I have recently returned home after a one week stay at the hospital. This was my first hospitalization and it was a very interesting experience. I can't say that it was either good or bad. I found support in many of the other patients, but didn't find very much help from the staff. I will refrain from saying where I stayed at, but I found it interesting that I was not asked to evaluate my stay when others were. I find myself to be a bit more vocalized than some others and I think that perhaps they realized that.
Coming home has been a wake up call. As I feared, I essentially was hiding from the situation out here, and everything was waiting for me when I came home, but I had hoped that I would be able to ease into the situations. Some I have been able to, some I haven't. Being a parent is not something that can be done part time, I realize now. Especially when the other parent works on the weekends. I do have alternative support, but it seems that they are only available at certain times and I am left to manage on my own when I don't feel that I have learned any real coping skills in the week that I was in the hospital. I am hoping that the Partial Hospitalization Program that I am now involved with will provide me with better skills, because I really need to find some coping skills. I have found that NAMI will be a big help and I am signed up for their peer to peer class starting in April. If you are someone diagnosed with a mental illness and live in the Kenosha/Racine area I highly recommend trying to get in to the class. It will be a huge benefit for your recovery. You can contact Luann or Lynelle at 262-637-6200. It is on Wednesdays from 1-3:30 pm in Racine from April 6th - June 8th. I hope to see you there.

Monday, February 7, 2011

Step One

The First step in addiction is That we admit we are powerless over debt (shopping) - That our lives have become unmanagable. I have to admit that this one is hard. I don't like being powerless over anything so I have to believe that I can get my power back, the question is how....maybe these steps will see the way.

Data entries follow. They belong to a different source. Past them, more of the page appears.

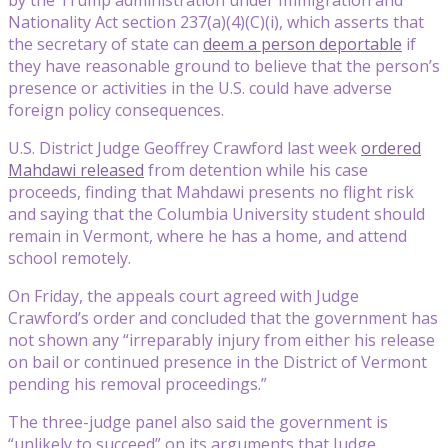
Nationality Act section 237(a)(4)(C)(i), which asserts that
the secretary of state can
deem a person deportable
if
they have reasonable ground to believe that the person’s
presence or activities in the U.S. could have adverse
foreign policy consequences.
U.S. District Judge Geoffrey Crawford last week
ordered
Mahdawi released
from detention while his case
proceeds, finding that Mahdawi presents no flight risk
and saying that the Columbia University student should
remain in Vermont, where he has a home, and attend
school remotely.
On Friday, the appeals court agreed with Judge
Crawford’s order and concluded that the government has
not shown any “irreparably injury from either his release
on bail or continued presence in the District of Vermont
pending his removal proceedings.”
The three-judge panel also said the government is
“unlikely to succeed” on its arguments that Judge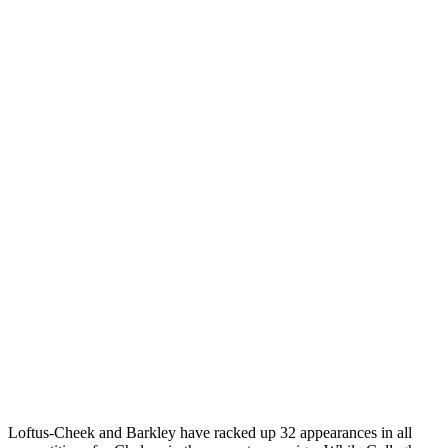
Loftus-Cheek and Barkley have racked up 32 appearances in all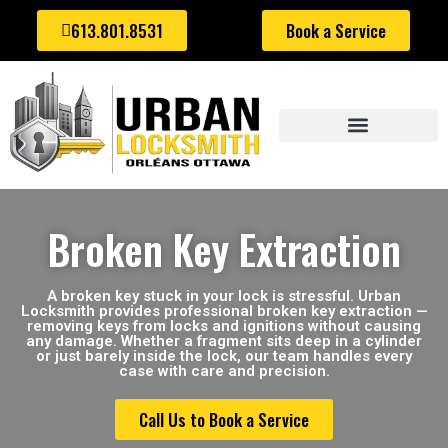
613.801.8531
Book a Service
AUTOMOTIVE LOCKSMITH
Broken Key Extraction
A broken key stuck in your lock is stressful. Urban
Locksmith provides professional broken key extraction —
removing keys from locks and ignitions without causing
any damage. Whether a fragment sits deep in a cylinder
or just barely inside the lock, our team handles every
case with care and precision.
Call Us to Book a Service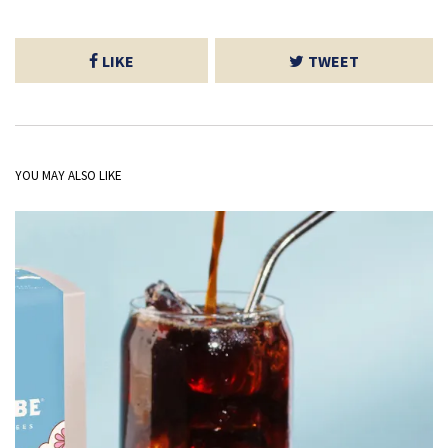
LIKE
TWEET
YOU MAY ALSO LIKE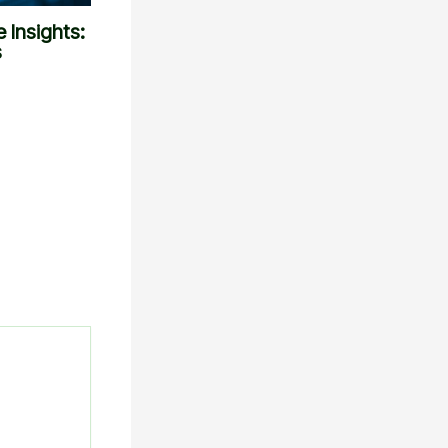
 Insights:
s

Here are the questions that were posted:
1. What does it mean to be powerless over shopping that you are unable to manage life?

It means that I am in deep shit. That I am afraid to even leave my house, but even that is not enough because the internet now provides me with a means, though it is not instant gratification and that does help some. It means that I am letting some of my duties go to the wayside and forgetting about important things.

2. How far do you have to go to hit bottom? Do you shop alone so no one can see how much you are spending? Do you hide items so no one will know you you've been shopping?

I have to go pretty low. We filed bankruptcy this year because of my spending debt. I have a need that is like an awful scratch that must be itched, but instead I itch it until it bleeds. I prefer shopping alone or with my kids, they are good and don't say anything as long as I buy them something, which I fear is going to perpetuate the addiction to another generation. I do hide items, but my husband is observant as well as my mom so they usually catch me.

3. Have you ever felt like trying to use self will to control your shopping is like trying to put a fire out with gasoline? Explain.

YES!!!! When my cards were taken away, the urge became 10 times worse. I feared that I would actually need something and not have the money for it....No that is not true. I feared that I would find something that I believed I absolutely had to have - like an amazing pair of boots that were on sale for an unbeatable price and I wouldn't be able to get them.

There you have it. I am powerless. Don't like it, won't stand for it, but I have to figure out how to get the power back. Check back next Monday for step 2

onionmania

Onionmania, you say? It actually is the addiction to shopping and I have it, bad. Asked anyone around me. I begged my husband to take away my debit cards and then snuck behind his back and wrote a check for cash. I can't control it. They say that is the way with addiction, but I am not going to just sit back and let this thing rule me. I am capable and should be able to leave my house without being afraid of my car turning into a shopping parking lot "against my will." So today, I am starting a 12 step program. I guess it is a lot like that for AA but we will focus on shopping. I hooked up with this website that has a support group on it and invited friends and family and even my therapist to watch me grow. It's called http://www.dailystrength.org. I'm under the shoppaholic group. So once a week I am going to come on here and answer questions that this one woman posts that goes with each step. It's gonna be brutal and honest. So be prepared.